(Page images and extracted text)
───
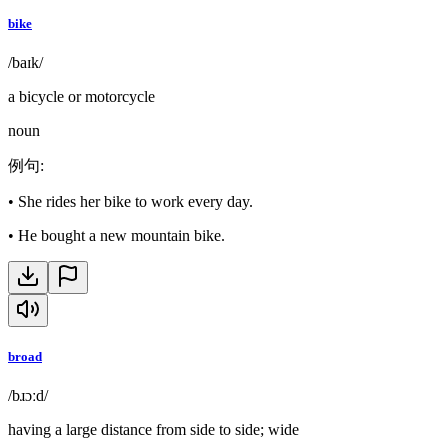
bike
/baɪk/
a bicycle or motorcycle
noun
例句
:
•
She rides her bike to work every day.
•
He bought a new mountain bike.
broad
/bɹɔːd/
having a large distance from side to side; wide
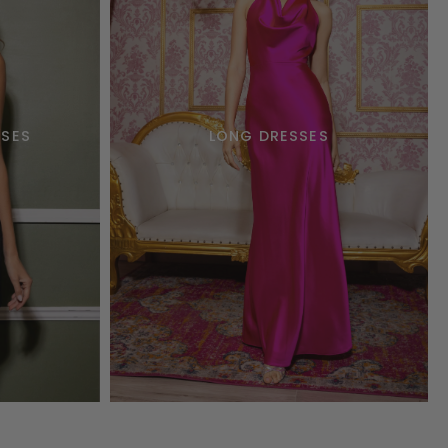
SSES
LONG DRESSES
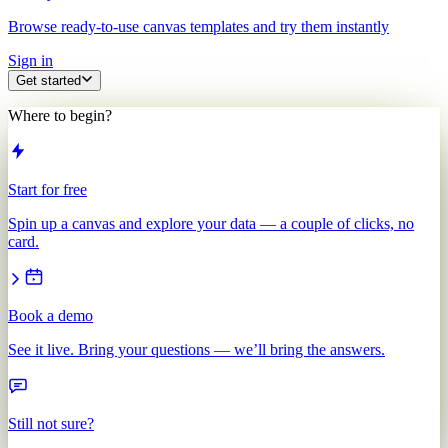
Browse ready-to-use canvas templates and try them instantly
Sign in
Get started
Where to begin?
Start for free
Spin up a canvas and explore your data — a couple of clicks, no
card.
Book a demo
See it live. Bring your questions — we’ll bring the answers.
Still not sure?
───
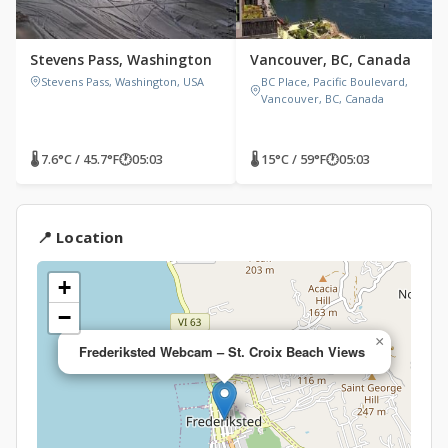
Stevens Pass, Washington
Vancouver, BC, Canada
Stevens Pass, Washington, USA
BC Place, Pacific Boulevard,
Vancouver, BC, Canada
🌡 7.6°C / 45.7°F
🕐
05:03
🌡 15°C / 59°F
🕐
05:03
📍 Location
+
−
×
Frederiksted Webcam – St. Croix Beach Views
───
What is required -
Would you copy every line of the entries in which "Stevens" appears?

Final answer -
Stevens Pass, Washington
Stevens Pass, Washington, USA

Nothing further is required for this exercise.